The Memorial Day holiday marked the beginning of the peak driving season in the United States, a period when energy traders became extra skittish about any loss of oil production or refining capacity.
Some of the top international concerns keeping prices elevated include diplomatic tensions between the West and Iran over Tehran's nuclear goals, violence in Nigeria and rising energy demand in China.
Light sweet crude for July delivery rose 90 cents to $72.27 a barrel on the New York Mercantile Exchange. It had settled Friday at $71.37 a barrel.
July Brent crude at London's ICE Futures exchange gained 78 cents to $71.37 a barrel.
"Thursday's OPEC summit is going to be the big fundamental story of the week," said Citigroup oil analyst Timothy Evans.
Venezuelan President Hugo Chavez wants the cartel to cut production — a familiar refrain from a country known as a price hawk — but other OPEC countries, including Qatar and the United Arab Emirates, are calling for no change to the group's official 28 million barrel per day production quota.
"With uncertainty about Iran and oil prices soaring, all eyes are on Caracas, were the OPEC ministers will be meeting," reports CBS News foreign affairs analyst Pamela Falk. "Particularly because oil prices rose after the news that Venezuela is calling for a production cut."
Traders also are watching the June 1 official start of the U.S. Gulf of Mexico hurricane season, which is expected to be more active than normal, but not as harsh as last year's.
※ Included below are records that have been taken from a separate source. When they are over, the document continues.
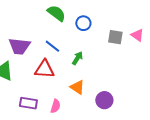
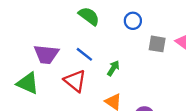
blue circle: (83, 23) -> (133, 21), moved
red triangle: (44, 69) -> (75, 81), turned 35

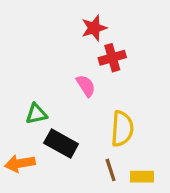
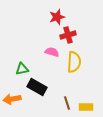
pink semicircle: (86, 86) -> (52, 52), turned -40
yellow semicircle: (122, 129) -> (74, 62), moved

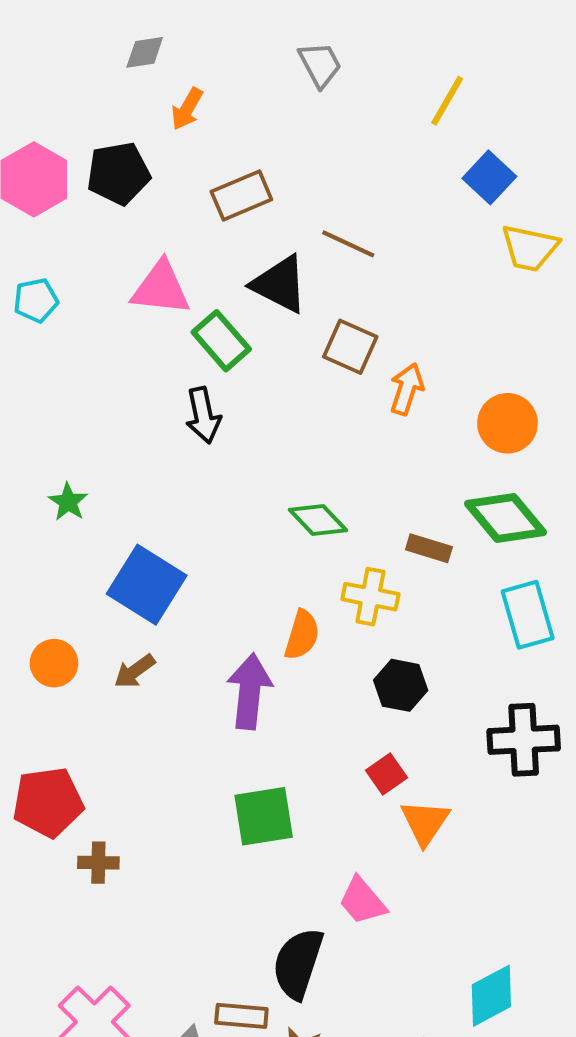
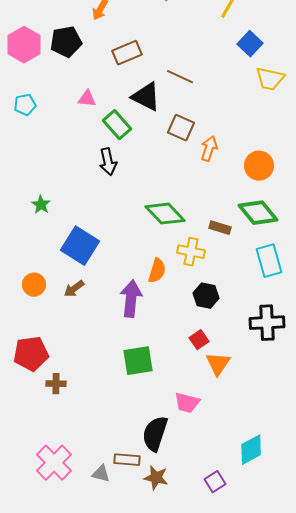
pink triangle: (161, 288) -> (87, 99), size x0.6
green diamond: (318, 520) -> (165, 214), size x1.4
pink trapezoid: (362, 901) -> (187, 403), turned -36

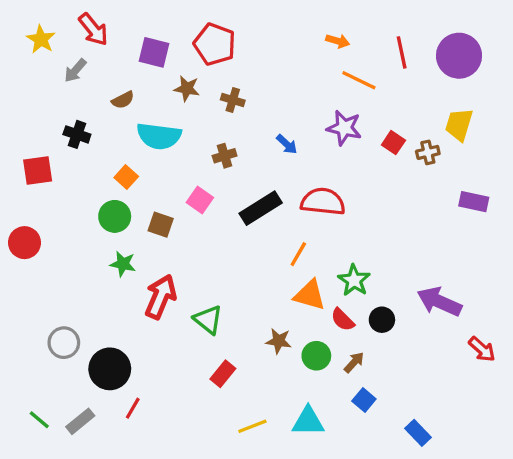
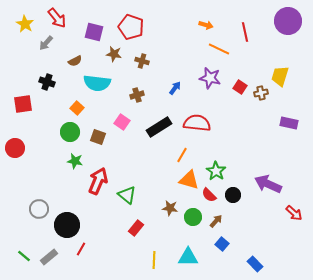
purple circle: (459, 56) -> (288, 21), moved
blue arrow: (287, 144) -> (175, 88), turned -96
yellow line: (252, 426) -> (154, 260), turned -66

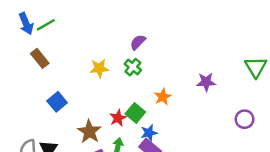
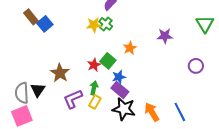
yellow star: (99, 68) -> (94, 25), moved
blue square: (57, 102) -> (45, 24), moved
brown star: (89, 132) -> (60, 73), moved

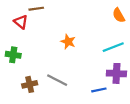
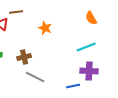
orange star: (68, 42) -> (45, 28), moved
brown cross: (30, 84) -> (24, 57), moved

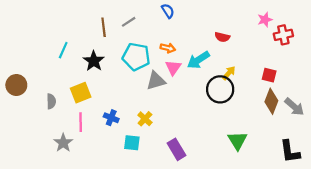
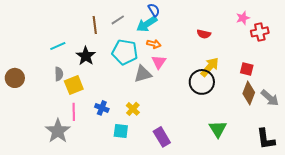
cyan line: (63, 50) -> (58, 46), turned 42
cyan arrow: (198, 60) -> (147, 24), moved
yellow arrow: (229, 73) -> (210, 67), size x1.5
gray semicircle: (51, 101) -> (59, 74), moved
gray star: (63, 143) -> (58, 131), size x1.4

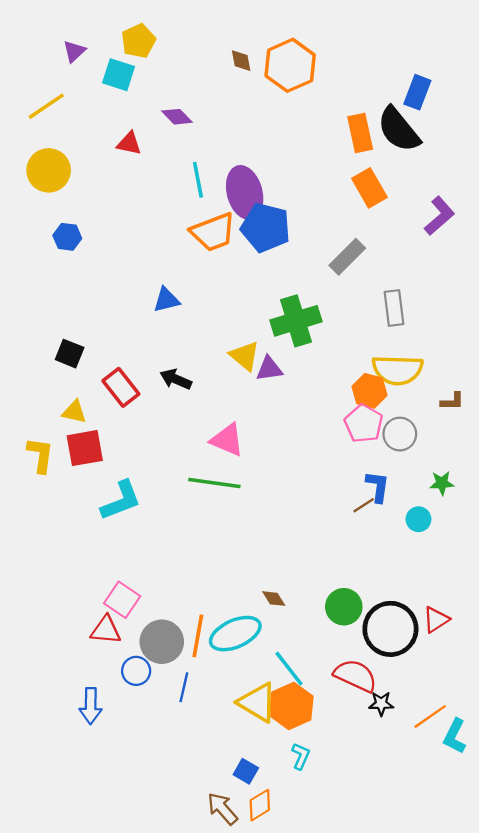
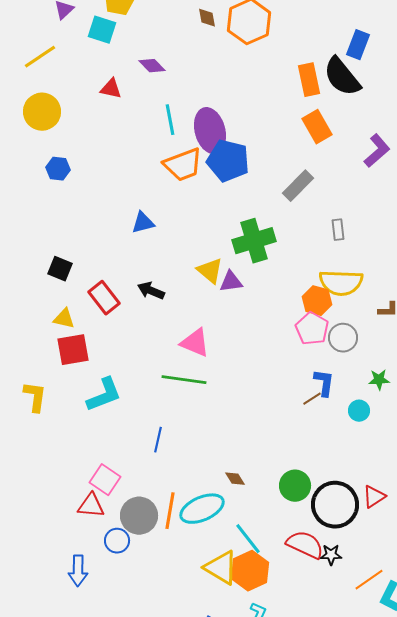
gray rectangle: (394, 308) -> (338, 230), size x0.7
yellow L-shape: (40, 455) -> (35, 397), moved
blue line: (184, 687) -> (158, 440), moved
black star: (381, 704) -> (331, 555), moved

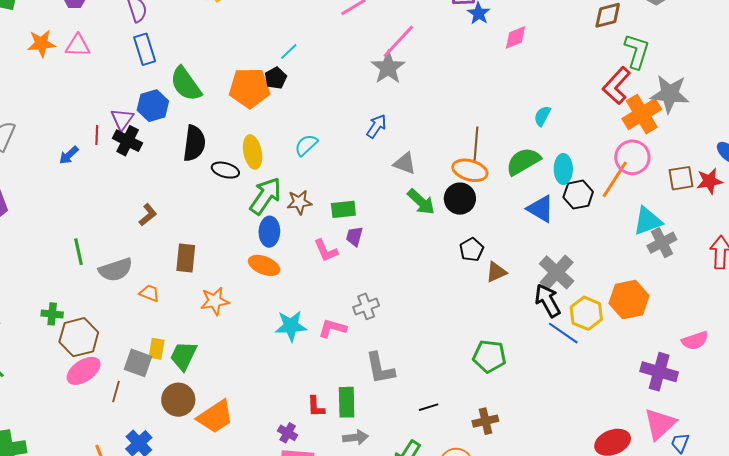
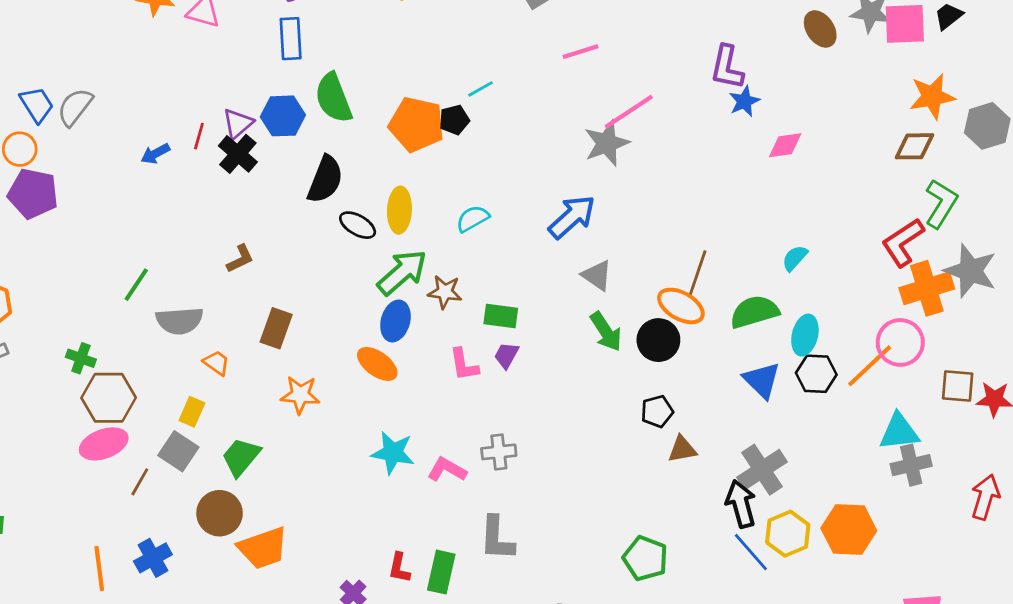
blue arrow: (376, 126) -> (572, 217), size x1.5
green line: (78, 252) -> (136, 285), turned 32
yellow rectangle: (157, 349) -> (192, 412), moved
Hurricanes Katrina and Rita caused heavy damage to offshore platforms and pipelines, as well as onshore refineries, sending gasoline prices skyrocketing amid spot shortages and emergency imports from Europe.
Oil industry and government officials asserted at a news conference in Washington that they would be better prepared this summer to respond to any hurricane-related damage to energy infrastructure, mainly because of better coordination and communication now in place.
"We did it as good as we could" following last year's hurricanes, said Red Cavaney, head of the American Petroleum Institute. "But we look forward to doing it better next time." Cavaney said the U.S. will again be able to rely on Europe for emergency gasoline imports should they become necessary.
Elmer P. Danenberger, chief of offshore regulatory programs at the Minerals Management Service, said the industry has made significant progress in the past year strengthening offshore drilling units so that they are better moored to the ocean floor. "As much as possible has been done in the off-season," Danenberger said.
On Tuesday, Nymex gasoline futures shot up by almost a nickel a barrel to $2.1850 a gallon while heating oil prices were virtually unchanged at $1.9895 a gallon.
Natural gas prices rose 13.6 cents to $6.185 per 1,000 cubic feet. Natural gas futures are near a one-year low and some analysts say that if inventories continue to grow at this pace, the country could run out of natural-gas storage capacity before winter, a prospect that should exert downward pressure on prices.